La conscience : reprendre la hauteur
Être leader, c’est développer la capacité à prendre de la hauteur face à ses émotions, aux réactions des autres, aux situations. C’est observer son niveau d’énergie, reconnaître ce qui nous coûte trop et choisir consciemment où l’on met son attention. La conscience est une forme de puissance douce, mais radicale.
Déposer la culpabilité féminine
La culpabilité est l’un des plus grands freins à la puissance féminine. Vouloir plus, vouloir mieux, vouloir différemment a longtemps été associé à l’égoïsme, à l’excès, à l’indécence. Et pourtant, assumer ses désirs, ses ambitions, ses envies d’expansion est une étape essentielle du leadership. Une femme qui cesse de s’excuser devient dangereusement libre.
Les loyautés invisibles : réussir sans trahir
Nous entretenons souvent des loyautés invisibles envers notre famille, notre lignée, notre histoire. Parfois, nous échouons par amour.

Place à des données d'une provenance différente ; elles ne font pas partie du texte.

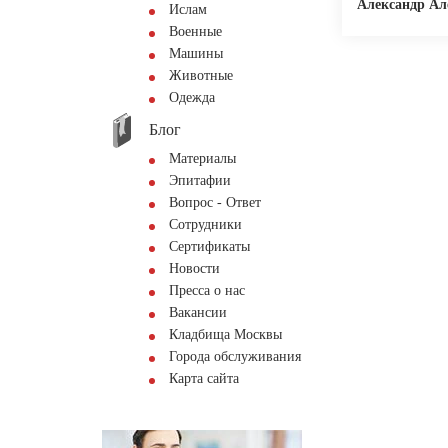
Александр А
Ислам
Военные
Машины
Животные
Одежда
Блог
Материалы
Эпитафии
Вопрос - Ответ
Сотрудники
Сертификаты
Новости
Пресса о нас
Вакансии
Кладбища Москвы
Города обслуживания
Карта сайта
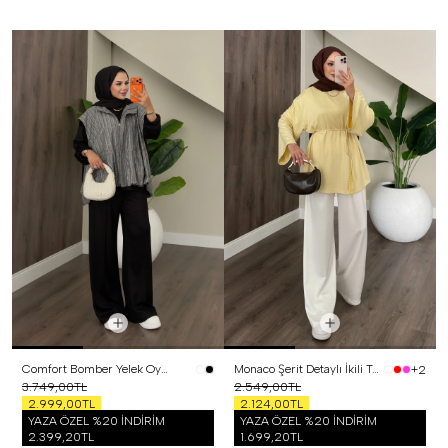
Comfort Bomber Yelek Oysh Üçlü Takım Siyah
Monaco Şerit Detaylı İkili Takım Sarı
+2
3.749,00TL
2.549,00TL
2.999,00TL
2.124,00TL
YAZA ÖZEL %20 İNDİRİM
YAZA ÖZEL %20 İNDİRİM
2.399,20TL
1.699,20TL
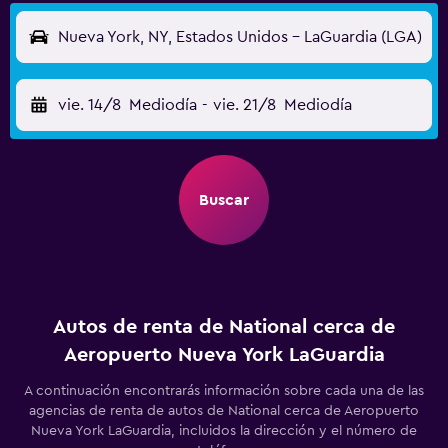
Nueva York, NY, Estados Unidos - LaGuardia (LGA)
vie. 14/8
Mediodía
-
vie. 21/8
Mediodía
Buscar
Autos de renta de National cerca de
Aeropuerto Nueva York LaGuardia
A continuación encontrarás información sobre cada una de las
agencias de renta de autos de National cerca de Aeropuerto
Nueva York LaGuardia, incluidos la dirección y el número de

Par peur de dépasser. Comprendre ces mécanismes permet de se libérer sans renier. On peut être fidèle à son cœur sans rester fidèle à ses chaînes.
Le courage de l’échec et le choix de l’action
Être leader, c’est devenir confortable avec l’inconfort. L’échec n’est pas un drame, c’est une information. L’important n’est pas de ne jamais tomber, mais de toujours se demander quelle est l’action suivante. Un gramme d’action vaut mieux que cent kilos de réflexion.
La confiance, active et incarnée
La confiance n’est pas une attente passive. C’est une posture active. Confiance en soi, en la vie, en plus grand que soi, combinée à l’action. L’univers soutient celles qui osent avancer malgré l’incertitude.
Se faire accompagner : accélérer le chemin
Personne n’est censée tout faire seule. Se faire accompagner, c’est gagner du temps, éviter des pièges, s’autoriser à apprendre plus vite. Les décisions courageuses sont souvent celles qui ouvrent les plus grands espaces.
Patience et lâcher-prise : la foi incarnée
Lorsque tu es engagée, constante et alignée, il est impossible que tu ne récoltes pas les fruits de ton investissement. Impossible. Pas toujours selon les délais du mental, mais toujours selon la justesse de la vie. La patience est une forme de foi incarnée.
Conclusion : la méthode CCCP
Si je devais résumer cette posture de leadership féminin en une méthode, ce serait celle-ci : conscience, confiance, constance, patience. Observer, croire, avancer, et laisser la vie faire sa part. Devenir leader de sa vie n’est pas un événement ponctuel. C’est un choix quotidien. Un engagement envers soi. Et une promesse silencieuse : celle de ne plus jamais s’abandonner.